I was waiting for the results of a COVID-19 test when the long-term care home called to say my mom didn’t have long to live.
It was April 2020, about a month after pandemic restrictions began. Back then, it could take days to get test results back.
So, while my mom’s life ebbed away, I was trapped in my home. She was five minutes away by car, but a world away. So near, but so far.
My mom, Shirly Inigo-Jones, was in the late stages of dementia. She couldn’t talk. I don’t think she understood what anyone was saying any more, but she loved being with people.
If I held her hand while she was falling asleep, her smile would light up the room. When I pushed her around in her wheelchair, she’d wave and smile at everyone we passed. The wonderful staff at the Carewest Colonel Belcher facility said she waved like the Queen. They’d stop, give her a hug and a kiss and call her “Mama.”
That was before the pandemic. Before the virus swept through continuing-care homes and took far too many lives.
Mom didn’t die directly from COVID-19, but I believe her death was indirectly due to the virus.
Before the pandemic, mom had visitors every day. I was with her three or four times a week. My wife, my brother and his girlfriend would visit. But when the restrictions came, all visits stopped immediately.
Front-line staff were overworked before the pandemic, but as they fought to care for those who got sick, their workload became unimaginably tough. There was simply no time.
For the first month, I’d go to the ground-floor window of mom’s room to look for her. She wouldn’t have recognized me through the window, but seeing her would, at least, give me some comfort.

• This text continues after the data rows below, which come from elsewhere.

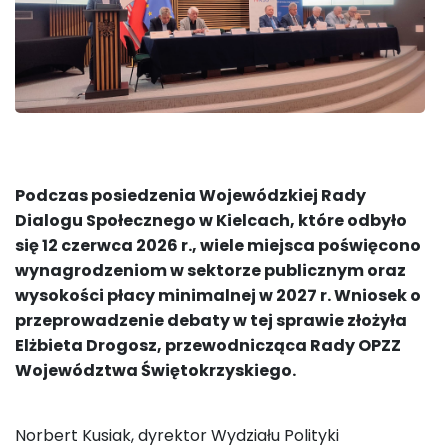
Podczas posiedzenia Wojewódzkiej Rady
Dialogu Społecznego w Kielcach, które odbyło
się 12 czerwca 2026 r., wiele miejsca poświęcono
wynagrodzeniom w sektorze publicznym oraz
wysokości płacy minimalnej w 2027 r. Wniosek o
przeprowadzenie debaty w tej sprawie złożyła
Elżbieta Drogosz, przewodnicząca Rady OPZZ
Województwa Świętokrzyskiego.
Norbert Kusiak, dyrektor Wydziału Polityki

She was almost always in bed when I called around, not out and about in the facility. Alone in her room for endless hours, my mom died of loneliness.
She hung on longer that expected. A nurse called me and said: “She’s waiting for you.” Mom didn’t want to go without seeing me. I felt like I had betrayed her when she needed me the most.
Thankfully, my brother and wife were able to take turns with her. My brother held her hand as she breathed her last breath. I wonder how many passed away without even that little bit of comfort.
I had to say goodbye to my non-verbal mom on the phone. “It’s OK mom. You can go now. Go and be with Granny and Gramps. I love you.”
That is not a conversation you want to have over the phone.
I can live with that pain, even though it swells up and threatens to overwhelm me from time to time. What causes me more pain and anger is seeing us learn nothing from the pandemic.
For a long time, it has been obvious to anyone who has had a loved-one in continuing care that the system is broken.
My mother was moved five times in five years, which is terrible for someone with dementia. Each facility would accept mom – until her condition declined. At that point caring for her became too expensive and inconvenient and she was booted out. Then there would be a scramble to find a new place, pack and move her, try to get her settled in unfamiliar and frightening surroundings.
The profit motive at corporate-run continuing care facilities and the need to cut costs at private non-profit facilities always overrode the need for mom to have stable care. We only found that stability when mom ended up in a publicly run home, the Colonel Belcher.
Research, including this report from the Parkland Institute at the University of Alberta, has shown that residents get more hours of care in public facilities than in private for-profit or not-for-profit ones.
The corporate presence in continuing care is so great that it has become the model for how all homes operate. In their striving to cut costs and boost profits (which go to shareholders and executive bonuses), they have created a wicked staffing model.
Yes, wicked. I choose that word deliberately. Staffing in long-term care means that very few front-line workers get full-time hours or decent benefits. In fact, the shortage of hours and low wages force many of these dedicated caregivers to hold down two or three part-time jobs.
Staff turnover, particularly in private facilities, is often high, which leads to lower levels of care. Low wages, poor benefits, lack of sick days, lack of job security, exhaustion from working multiple jobs – all these are the result of the current staffing model.
What else can it be but wicked when it’s clear that this model leads to inferior care? To pursue a course that you know will hurt frail patients is abuse. To treat workers with that kind of contempt while calling them heroes is abuse.
Yet, Alberta’s UCP government has decided that despite the blatantly obvious failings of continuing care before and during the pandemic, it will continue with this approach. Sadly, the NDP did the same when elected back in 2015.
Come the next provincial election, Albertans should demand that reforming continuing care is a top priority. The only reform that will work is to bring all continuing care under the public umbrella. It’s the only way to ensure decent standards for our elders and for workers.
When it’s your turn to be old and frail, you’ll pray that we got this right.